京官が公事によって使に出るときは、みな太政官に報告して発遣すること。(目的地に至るまで)経由する諸国に対しての(省台の)符や(府・庫・寮・司の)移は、弁官がみな便使〔たよりづかい〕(=別の目的で発遣される便宜的な使を言い、ここで述べている使者の本来の目的は符移の送達ではないから、こう呼ばれる)に託して送付させること。帰還の日に、(符移を受け取った諸国が発行した受領の)返抄を太政官に送ること{もし使者が直ちに京に向かわない場合は、その返抄は、所在の司(その使者が逗留するところの国司)に渡すこと。(その国の発遣する)便使に預けて(京へ)送ること。急用であれば、専使〔たくめづかい〕(=特定の使命のためだけに発遣される使。便使に対する語)を割り当てて送ること。}。


 

○81 責返抄条


(在京諸司は、)諸々の使が帰還した日には、みな(その使者の持つ)返抄を請うこと。


 

○82 案成条


草案・本案を作成、また他司から来た公文書を記録・成巻したならば、つぶさに収蔵目録を箇条書きに記録する(そして、案にその目録を副えて収蔵する)こと。目録にはみな軸を付けること。その上端には、何年何月に何という司が納めた案目、と記すこと。15日ごとに庫に納めて終了させること。詔勅の目録(及び本案もか)は、別所に安置すること。


 

○83 文案条


文案について、詔・勅・奏の案、及び、考案、補官・解官の案、祥瑞・財物(財物帳=争訟があったときの判断文)・婚(五位以上の妻妾の名簿)・田(田籍・田図)・良賎良賎の別を判定したもの)・市估(市司の作成した貨物時価簿)の案、このような類は、永久に保存すること。それ以外は、年ごとに検討・選択して、3年に1度、除棄すること。つぶさに(除棄したものの)記録目録を作ること。(保存を延長して)保存期限を作る場合は、事情を量って保管収納すること。期限が満ちたならばそれにしたがって除棄すること。


 

○84 任授官位条


任官・授位したならば、任授したところの官司(式部省兵部省、及び、中務省太政官)は、みなつぶさに官・位・姓名、任授するときの年月、本籍、年紀(=年齢)を記録して、名簿(任官簿・授位簿)を造ること{任官簿は、本籍・年齢を除く。}。官人は連署して印記する(その官司の印を捺す)こと。もし転任(=ここでは、時代が下ってからいう遷任も含めた異動)したり、死亡したり、及び、事情があって、正当な理由で任を去ったならば、名簿の下に朱書で注記すること。考によって解官(=解任)した場合、及び、罪を犯して(刑部省が)除名・免官・免所居官することがあったならば、(官や位を)解免した官司は、また解免の事状を記録して、前に準じて名簿(解簿・免簿)を造ること。記録したならば元の任授したところの官司に報告して、(その司にある任官簿・授位簿の)案に注記し、除くこと。

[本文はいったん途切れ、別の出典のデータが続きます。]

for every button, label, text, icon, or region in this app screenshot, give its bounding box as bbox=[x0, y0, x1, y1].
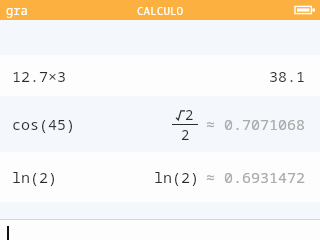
button[interactable]: 12.7×3 bbox=[0, 55, 320, 96]
button[interactable]: cos(45) bbox=[0, 96, 320, 152]
staticText: cos(45) bbox=[12, 114, 76, 134]
button[interactable]: gra bbox=[0, 2, 28, 18]
staticText: ln(2) bbox=[154, 167, 200, 187]
other: Battery bbox=[295, 5, 315, 15]
staticText: ≈ 0.6931472 bbox=[206, 167, 306, 187]
button[interactable]: Expression input bbox=[0, 220, 320, 240]
staticText: CALCULO bbox=[137, 3, 184, 18]
staticText: 38.1 bbox=[269, 66, 306, 86]
button[interactable]: ln(2) bbox=[0, 152, 320, 202]
staticText: 12.7×3 bbox=[12, 66, 67, 86]
staticText: ≈ 0.7071068 bbox=[206, 114, 306, 134]
staticText: 2 bbox=[185, 105, 194, 124]
staticText: ln(2) bbox=[12, 167, 58, 187]
staticText: 2 bbox=[181, 125, 190, 144]
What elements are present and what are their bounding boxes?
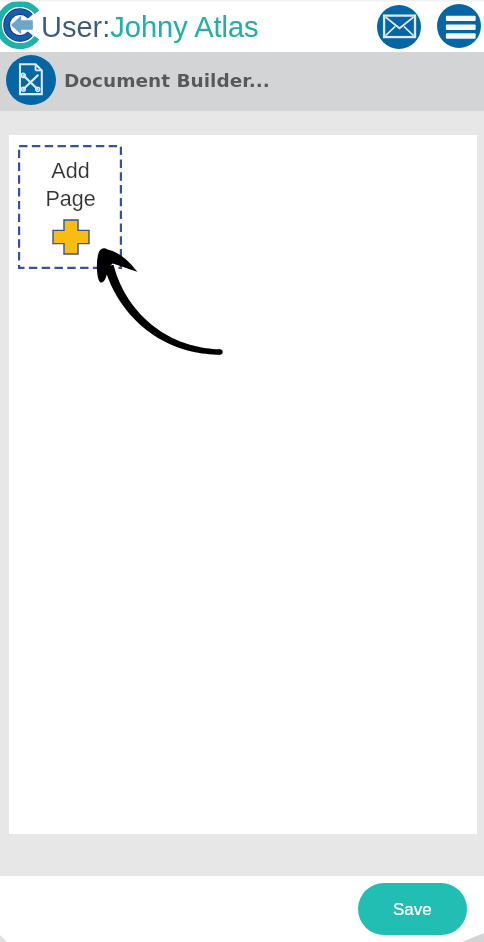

もし考解・除免となった人が、再び叙用(=叙位・任用)されることができたならば、叙用した官司は、記録して、解官したところの官司に報告して、(解簿・免簿から)除くこと。(再び)叙位されるまでの間に、本籍地に在って死亡した場合、刑部省に知らせて(解簿・免簿に)注記し、除くこと。その他(四部官(四等官・四分官)以外で)、職掌による必要から(その官職にある人の)名簿を造らねばならない場合は、いずれもこれに準じること。


 

○85 授位校勲条


授位や、叙勲の検討といった類は、原則としてまとめて奏上すべきであるが、考第の判定が未だ完了しないもののあるときには、完了したものから順に奏上すること。(全てが完了するのを)待って、停滞させるようなことをしてはならない。


 

○86 官人父母条


官人の父母が、病患して危篤であるときには、(その官人を)遠使に差し充ててはならない。


 

○87 外官赴任条


外官が赴任するとき、子弟の年齢が21歳以上の場合は、(その子弟を)勝手に随行することはできない{畿内の任官については、この限りではない。}。(任地への)見礼訪問については許可すること。


 

○88 行程条


(標準の)行程について、は1日に70里(約37.1km)、徒歩は50里(約26.5km)、車は30里(約15.9km)とする。


 

○89 遠方殊俗条


遠方の殊俗(=異なる風俗)の人が来朝したならば、(その人が初めて到着した)所在の官司は、ぞれぞれ図(=風俗を描いた絵か)を造ること。その容状・衣服を描き、(図に続けて)つぶさに名号(=国号と人名)・処所(=国の所在・地理)、併せて風俗(=気候・習俗)を注記すること。終わったならば、奏聞すること。